Food Science Department, College of Natural Sciences, University of Massachusetts, Amherst, Massachusetts, USA.
Sensory Science & Metabolism Unit, Biobehavioral Branch, Division of Intramural Research, National Institutes of Health, Department of Health and Human Services, Bethesda, Maryland, USA.
J Pain Symptom Manage. 2019 Nov;58(5):756-765. doi: 10.1016/j.jpainsymman.2019.07.016. Epub 2019 Jul 23.

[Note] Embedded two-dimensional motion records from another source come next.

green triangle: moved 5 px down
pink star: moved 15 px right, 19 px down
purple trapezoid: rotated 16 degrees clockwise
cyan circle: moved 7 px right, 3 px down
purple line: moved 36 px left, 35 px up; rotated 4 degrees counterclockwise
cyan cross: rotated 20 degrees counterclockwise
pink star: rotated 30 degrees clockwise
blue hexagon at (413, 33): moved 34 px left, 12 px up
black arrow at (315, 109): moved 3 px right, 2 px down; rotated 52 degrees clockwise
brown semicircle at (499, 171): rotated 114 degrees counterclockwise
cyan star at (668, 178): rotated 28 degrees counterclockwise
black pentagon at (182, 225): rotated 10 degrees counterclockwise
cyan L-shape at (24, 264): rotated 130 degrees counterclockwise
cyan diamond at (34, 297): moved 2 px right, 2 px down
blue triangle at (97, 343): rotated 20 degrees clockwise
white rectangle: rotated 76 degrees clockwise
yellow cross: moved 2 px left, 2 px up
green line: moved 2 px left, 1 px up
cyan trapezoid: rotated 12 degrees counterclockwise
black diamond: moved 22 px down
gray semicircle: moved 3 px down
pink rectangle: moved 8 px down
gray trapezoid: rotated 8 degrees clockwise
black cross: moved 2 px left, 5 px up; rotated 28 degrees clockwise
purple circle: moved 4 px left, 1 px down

Over 80% of patients with cancer report taste changes. Despite the high prevalence of this symptom and its negative effects on health, few studies have assessed its association with other gastrointestinal (GI) symptoms.
Determine the occurrence, frequency, severity, and distress of patient-reported "change in the way food tastes" (CFT) and identify phenotypic and GI symptoms characteristics associated with its occurrence.

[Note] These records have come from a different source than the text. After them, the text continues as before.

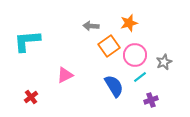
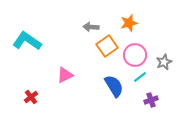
gray arrow: moved 1 px down
cyan L-shape: rotated 40 degrees clockwise
orange square: moved 2 px left
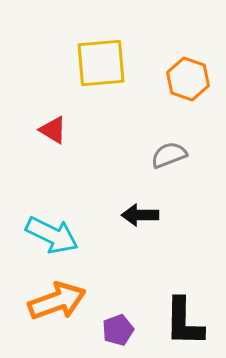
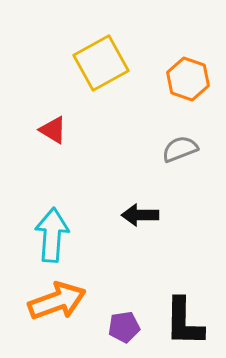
yellow square: rotated 24 degrees counterclockwise
gray semicircle: moved 11 px right, 6 px up
cyan arrow: rotated 112 degrees counterclockwise
purple pentagon: moved 6 px right, 3 px up; rotated 12 degrees clockwise
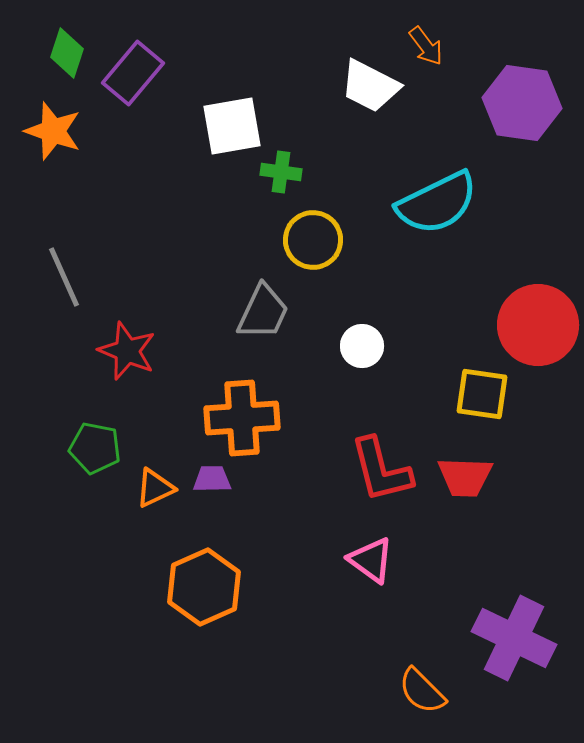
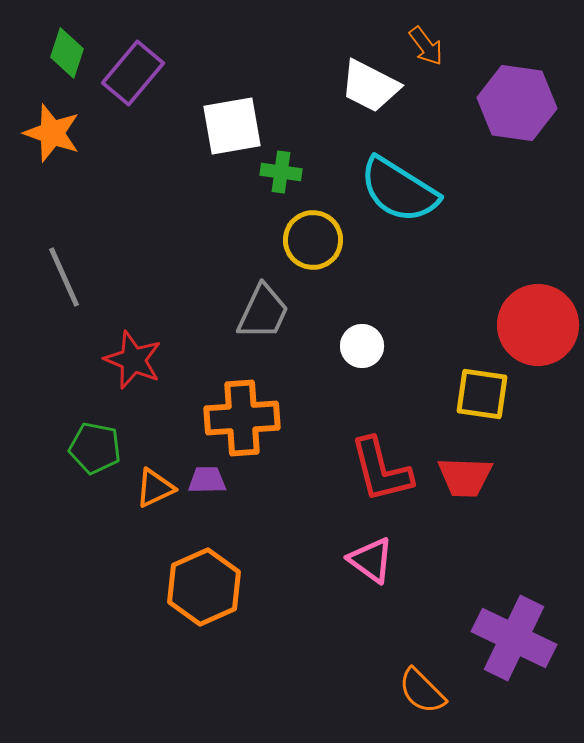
purple hexagon: moved 5 px left
orange star: moved 1 px left, 2 px down
cyan semicircle: moved 38 px left, 13 px up; rotated 58 degrees clockwise
red star: moved 6 px right, 9 px down
purple trapezoid: moved 5 px left, 1 px down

Patients receiving chemotherapy for breast, GI, gynecological, or lung cancer completed demographic and symptom questionnaires prior to their second or third cycle of chemotherapy. CFT was assessed using the Memorial Symptom Assessment Scale. Differences in demographic, clinical, and GI symptom characteristics were evaluated using parametric and nonparametric tests.

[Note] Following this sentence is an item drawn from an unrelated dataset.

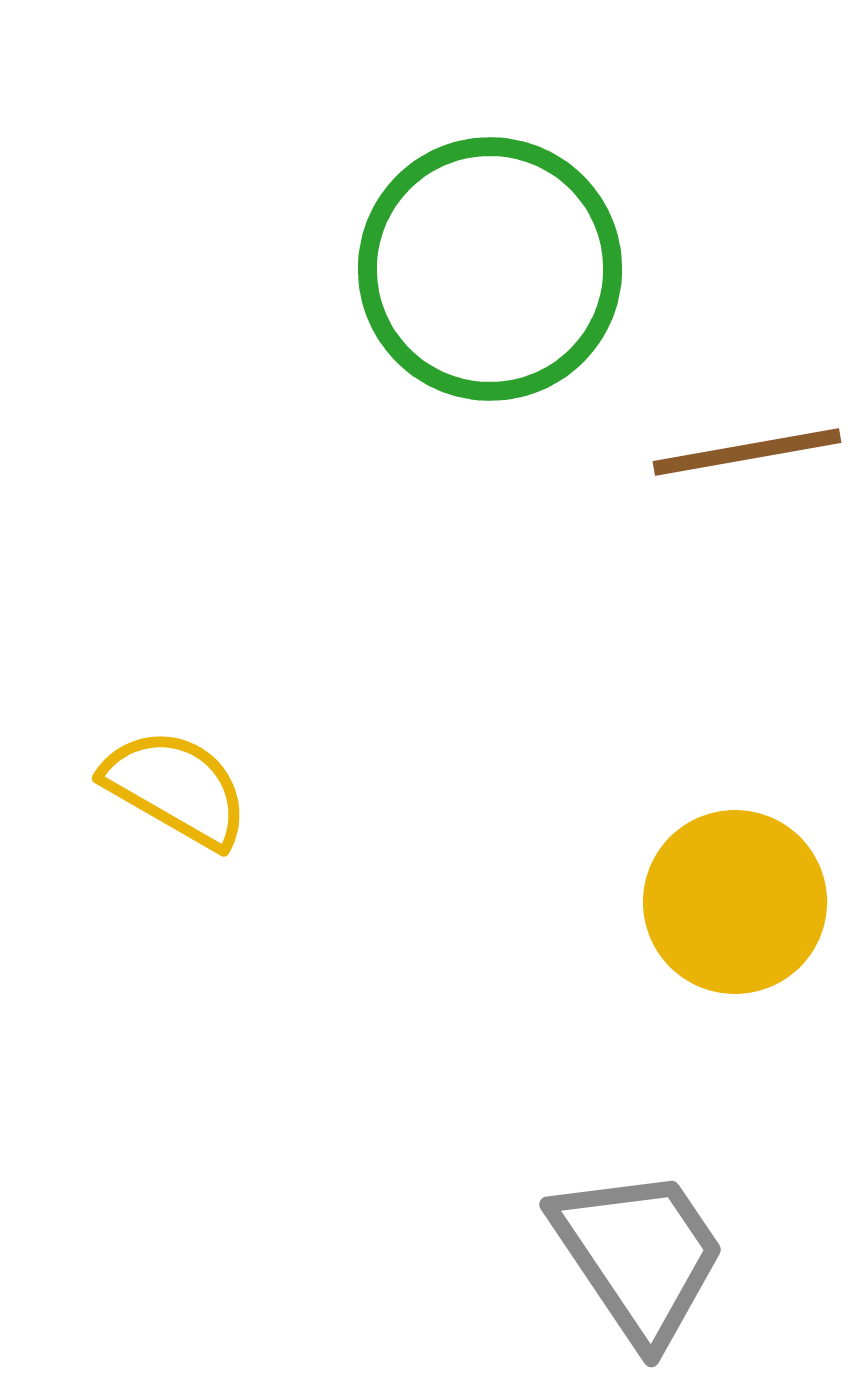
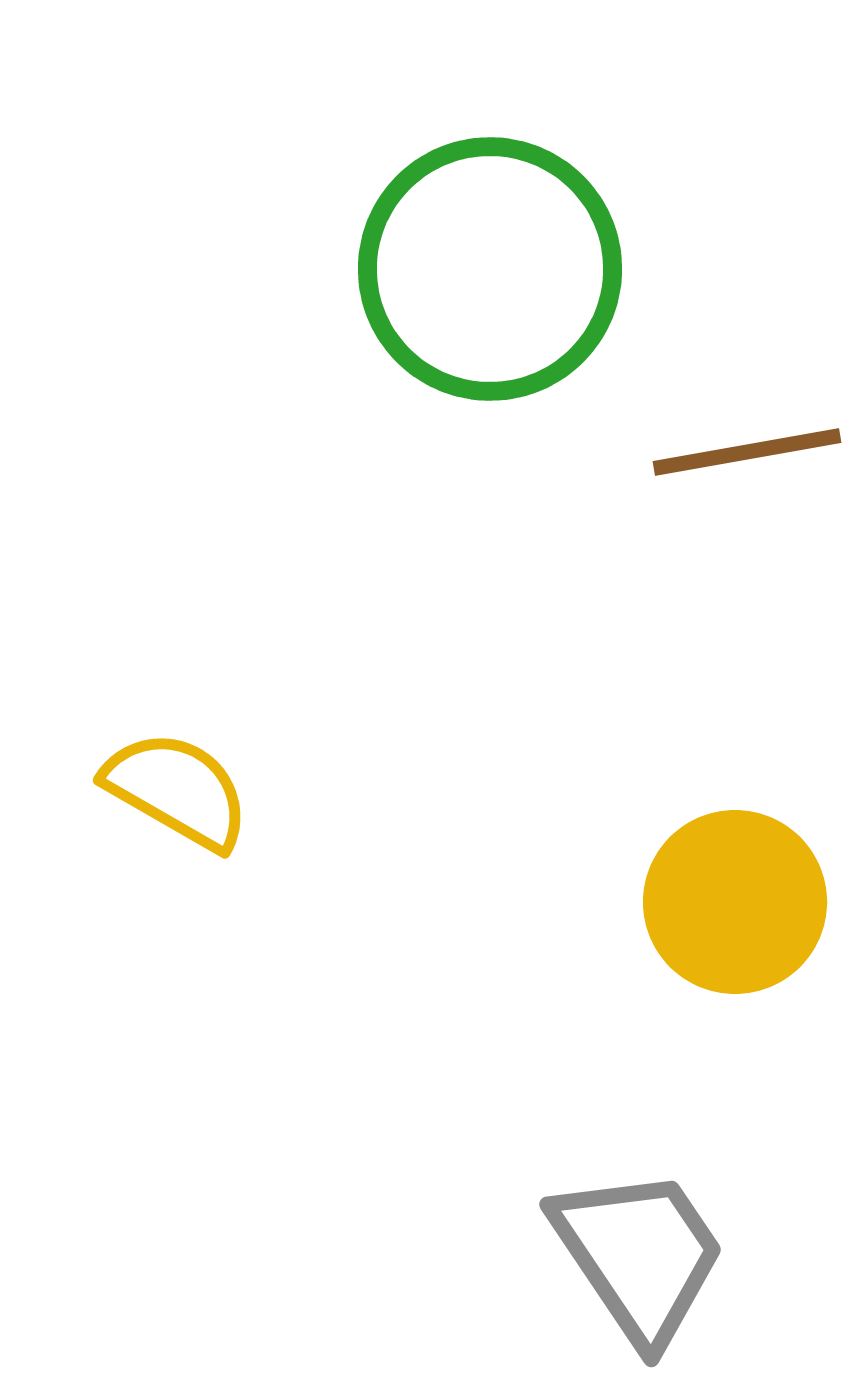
yellow semicircle: moved 1 px right, 2 px down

Of the 1329 patients, 49.4% reported experiencing CFT in the week prior to their second or third cycle of chemotherapy. In the univariate analysis, patients who reported CFT had fewer years of education; were more likely to be black or Hispanic, mixed race, or other; and had a lower annual household income. A higher percentage of patients with CFT reported the occurrence of 13 GI symptoms (e.g., constipation, diarrhea, abdominal cramps, feeling bloated). In a multivariable logistic regression analysis, compared with patients with breast cancer, patients with lung cancer (odds ratio = 0.55; P = 0.004) had a decrease in the odds of being in the CFT group. Patients who received a neurokinin-1 receptor antagonist and two other antiemetics were at an increased odds of being in the CFT group (odds ratio = 2.51; P = 0.001). Eight of the 13 GI symptoms evaluated were associated with an increased odds of being in the CFT group.
This study provides new evidence on the frequency, severity, and distress of CFT in oncology patients undergoing chemotherapy. These findings suggest that CFT is an important problem that warrants ongoing assessments and nutritional interventions.
超过 80%的癌症患者报告味觉改变。尽管这种症状很常见,且对健康有负面影响,但很少有研究评估其与其他胃肠道(GI)症状的关系。
确定患者报告的“食物味道变化”(CFT)的发生、频率、严重程度和困扰程度,并确定与其发生相关的表型和 GI 症状特征。
接受乳腺癌、胃肠道、妇科或肺癌化疗的患者在接受第二或第三周期化疗前完成人口统计学和症状问卷。使用 Memorial 症状评估量表评估 CFT。使用参数和非参数检验评估人口统计学、临床和 GI 症状特征的差异。
在 1329 名患者中,49.4%在接受第二或第三周期化疗前一周报告经历了 CFT。在单因素分析中,报告 CFT 的患者受教育年限较少;更有可能是黑种人或西班牙裔、混血或其他种族;家庭年收入较低。更多报告 CFT 的患者出现 13 种胃肠道症状(如便秘、腹泻、腹部痉挛、腹胀)。在多变量逻辑回归分析中,与乳腺癌患者相比,肺癌患者(比值比=0.55;P=0.004)CFT 组的发生几率降低。接受神经激肽-1 受体拮抗剂和另外两种止吐药的患者 CFT 组的发生几率增加(比值比=2.51;P=0.001)。评估的 13 种胃肠道症状中有 8 种与 CFT 组发生几率增加相关。
本研究提供了化疗肿瘤患者 CFT 频率、严重程度和困扰的新证据。这些发现表明 CFT 是一个重要问题,需要进行持续评估和营养干预。